I
I joined my partner in Toronto at the beginning of winter, when there weren’t a lot of activities for someone coming from a warm climate. It was difficult to make new friends, explore places, or do my favourite activity: cycling. My fingers froze over multiple times as I accumulated gloves with varying promises of protection while cycling. I tried to stay active with my partner: we used our home gym, we went on long walks, and as soon as we cracked our first few friendships, we basked in the opportunity to have familiar people to jolly with. Our friends are really kind people who share many of our values. It might seem mundane, but finding someone to play FIFA (now EAFC) with is a thing of joy. I don’t know why people still play PES.
When I was an undergraduate, I volunteered a lot and that allowed me to travel to different parts of Nigeria, meet people across different social classes, do things for people I may never meet again, and find joy in community. Even as I have lived across multiple cities in the past few years, I have learned to always find communities that fill my life with joy and satisfaction. Like missing the sun when it starts to snow, a hole grew in my heart for the noise of a community of which I belonged, after moving to Toronto. I did not want to be defeated by the isolation and loneliness that many newcomers complain of, so I promised myself to fight pretty hard to meet people, make more friends, and be part of communities again.

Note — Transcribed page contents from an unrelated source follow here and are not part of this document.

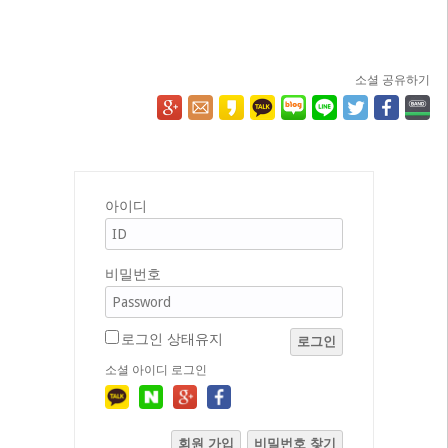
소셜 공유하기
아이디
비밀번호
로그인 상태유지
로그인
소셜 아이디 로그인
회원 가입
비밀번호 찾기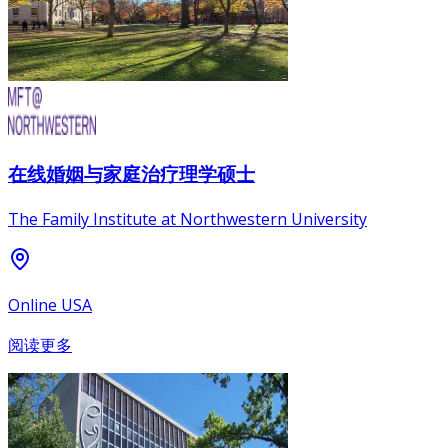
在线婚姻与家庭治疗理学硕士
The Family Institute at Northwestern University
Online USA
阅读更多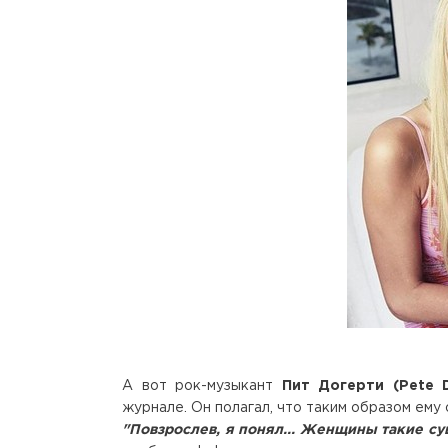
А вот рок-музыкант
Пит Догерти (Pete D
журнале. Он полагал, что таким образом ему
"Повзрослев, я понял... Женщины такие сущ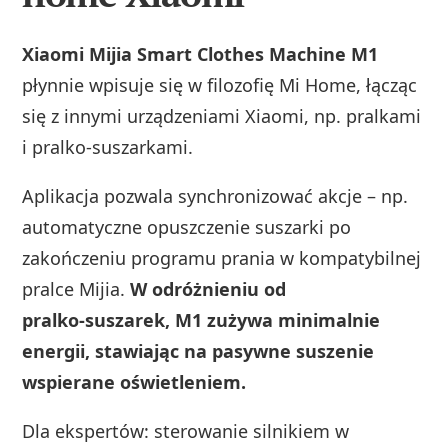
Xiaomi Mijia Smart Clothes Machine M1
płynnie wpisuje się w filozofię Mi Home, łącząc
się z innymi urządzeniami Xiaomi, np. pralkami
i pralko‑suszarkami.
Aplikacja pozwala synchronizować akcje – np.
automatyczne opuszczenie suszarki po
zakończeniu programu prania w kompatybilnej
pralce Mijia.
W odróżnieniu od
pralko‑suszarek, M1 zużywa minimalnie
energii, stawiając na pasywne suszenie
wspierane oświetleniem.
Dla ekspertów: sterowanie silnikiem w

About three months after my relocation, I saw a shout-out — on a local newsroom’s newsletter — to an organisation that had cyclists volunteering to pick up food and other resources from food banks and other places and people giving out stuff to be delivered to the homes of those who needed them but who couldn’t go and get them on their own. I signed up because it combined my favourite activity with my curiosity for people and places.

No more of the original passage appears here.